When digital first started and pretty much most banking moved online, what we saw was this phase of cyber-attacks – fraudsters trying to destabilize the service. And it’s not that we don’t see those today, but they’re far less common in terms of cyber attacks for financial gain. 

After that, there was a very clear arms race – things like behavioral biometrics, device ID, malware prevention, sharing of data, and real-time capabilities. And I think ultimately what happened is the fraudsters kind of got to this very clear tipping point, which is: if I can’t pretend to be you, then I’ll quite simply – I will involve you in the fraud

And unfortunately, that’s what we’re now seeing. The fraudsters know that any large organization or any organization that takes risk management seriously probably has anywhere between six and 10 layers there to prevent fraud from occurring. So if you can get the customer to participate in the fraud, that materially changes the game, because even if you alert that fraud, you’re probably going to be speaking to the customer who will probably validate that that fraud is OK to continue. 

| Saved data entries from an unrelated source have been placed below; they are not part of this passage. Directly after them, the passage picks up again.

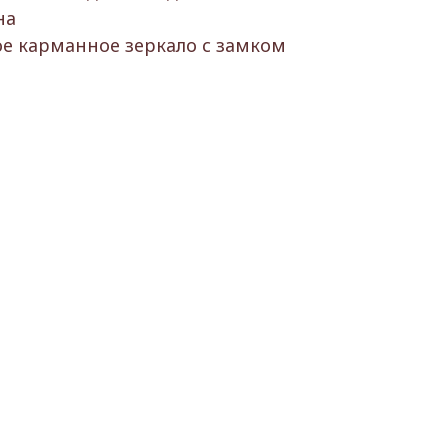
на
ое карманное зеркало с замком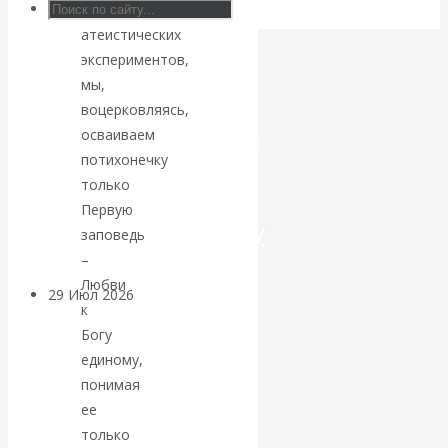
столетних
атеистических
Искусственный
экспериментов,
интеллект —
мы,
воцерковляясь,
революционный
осваиваем
потихонечку
переход к
только
Первую
посткапитализму
заповедь
–
Любви
29 Июл 2026
Мировая
к
финансовая олигархия
Богу
единому,
Валентин
понимая
ее
Катасонов.
только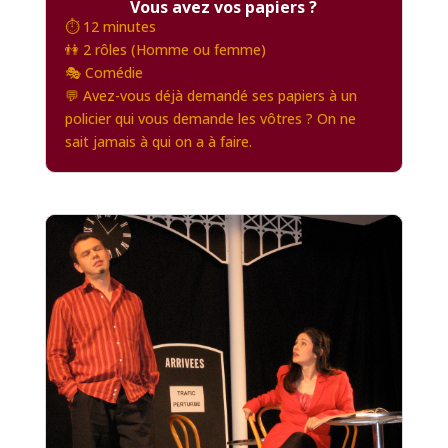
Vous avez vos papiers ?
⏱️ 12 minutes
👫 2 rôles (Homme ou femme)
🎭 Comédie
💬 Avez-vous déjà demandé ses papiers à un
policier qui vous demande les vôtres ? On ne
sait jamais à qui on a à faire.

How Scam Tactics are Shifting

So I would say right now that trend continues to be authorized fraud. Get the customer involved in the fraud. What we then see within that is evolutions of what those scams are based on the trends we’re seeing. And that might be playing on things like the pandemic, changes in technology, or changes in legal obligations such as PSD2 and SCA and what that requires for authentication. So they tend to target the narrative of the time. 

But fundamentally, if you strip it back, they are getting the customer involved in completing the fraud because they know that impersonation is far more complex and far less rewarding.